P099

1:College of Pharmacy, King Khalid University

Mycobacterium tuberculosis (M.tb), the causative agent of tuberculosis, continues to pose a significant global health burden, exacerbated by the variable protection offered by the only licensed TB vaccine, Bacillus Calmette-Guérin (BCG), and the rise in antimicrobial resistance. These challenges highlight an urgent need for novel and broadly protective vaccines. Protective immunity against M.tb primarily involves T cells recognising epitopes presented via the human leukocyte antigen (HLA) complex; however, cumulative evidence also suggests a significant role for antibodies. This study employed immunoinformatics tools to identify promising vaccine candidates by predicting and analysing T-cell-associated epitopes from 30 highly expressed M.tb antigens previously reported.

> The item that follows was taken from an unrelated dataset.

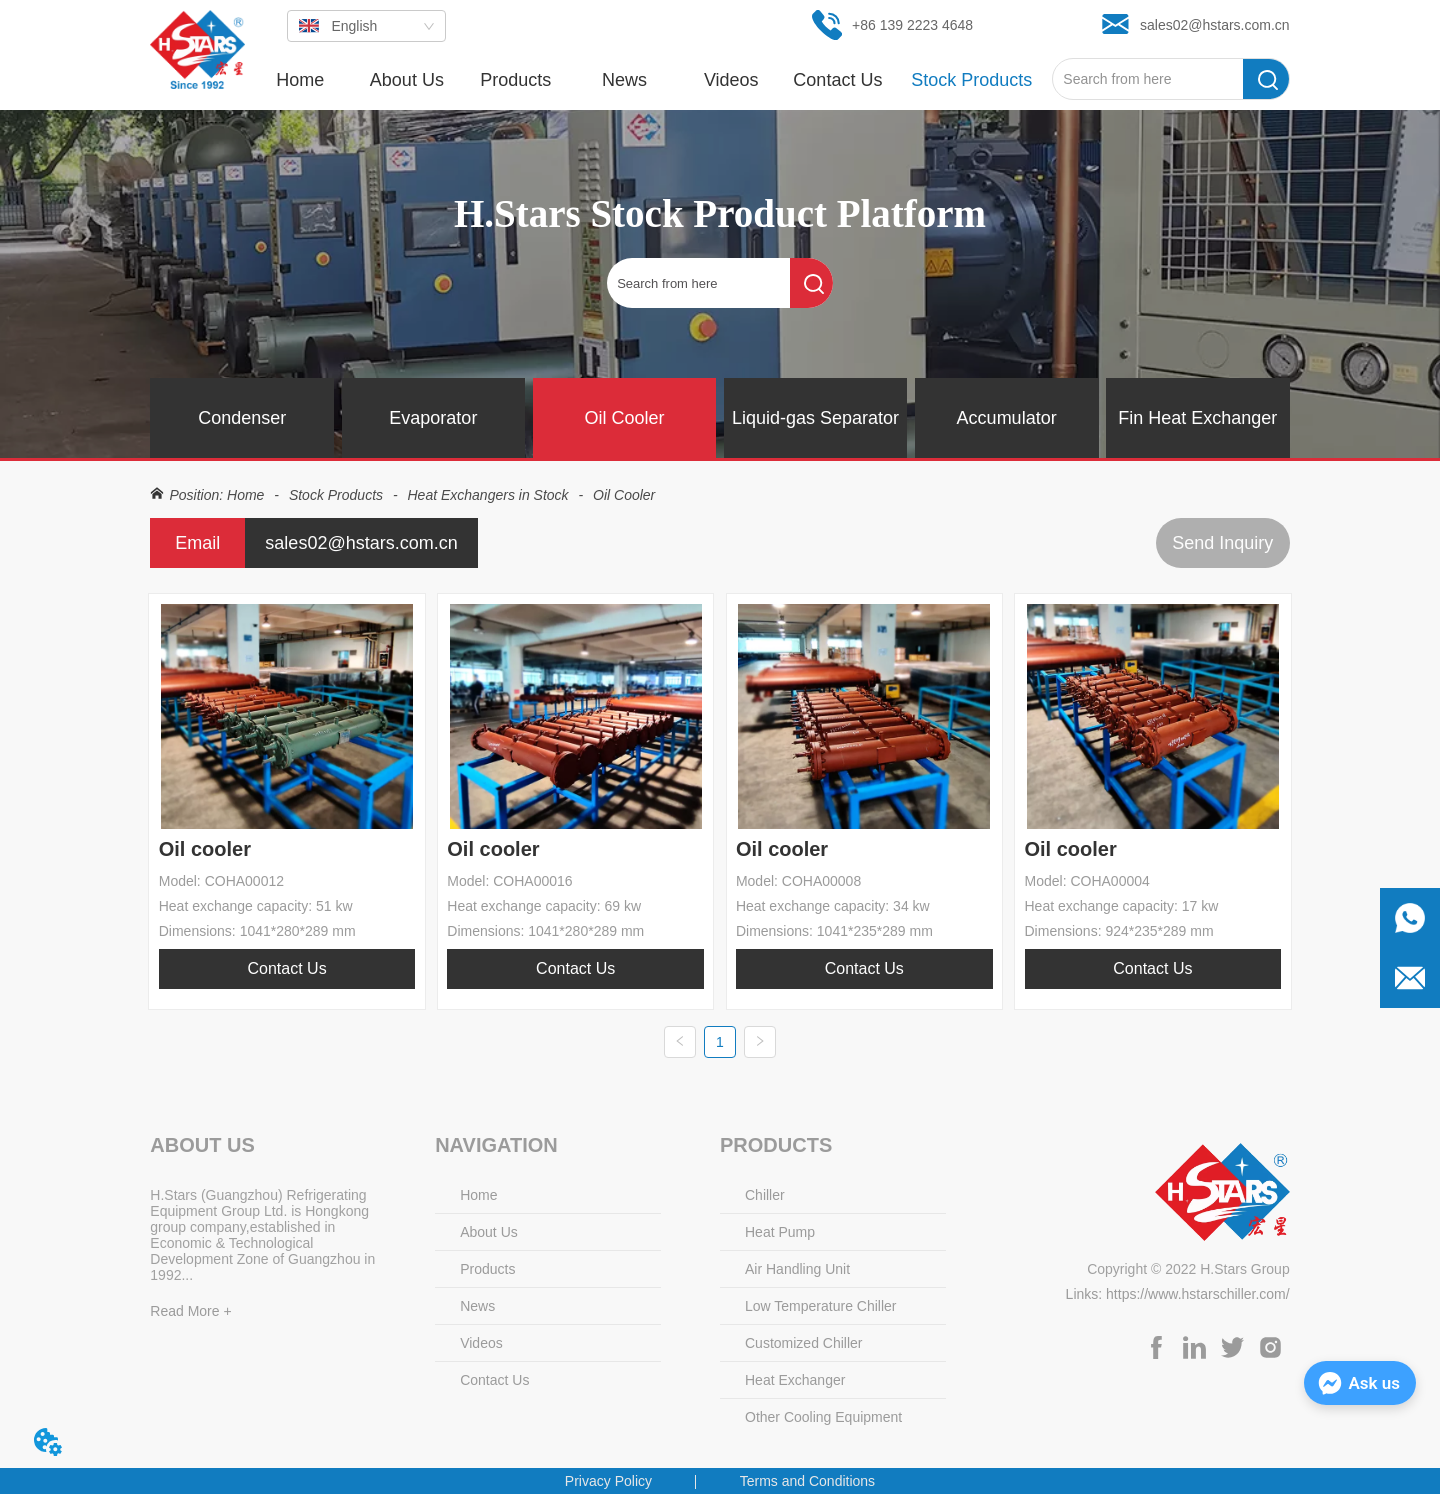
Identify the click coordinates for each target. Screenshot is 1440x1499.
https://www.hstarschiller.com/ (1198, 1299)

These antigens were computationally screened against a comprehensive range of globally prevalent HLA alleles, including HLA class I (A, B, C) and class II (DR, DQ, DP). Ten antigens consistently predicted to bind across all assessed alleles were selected, ensuring extensive population coverage. Subsequent computational simulations using C-ImmSim indicated that these antigens have the potential to induce robust cellular and humoral immune responses, highlighting their promise as candidates for next-generation TB vaccines. These findings provide a compelling rationale for further preclinical studies to validate their immunogenicity and protective efficacy.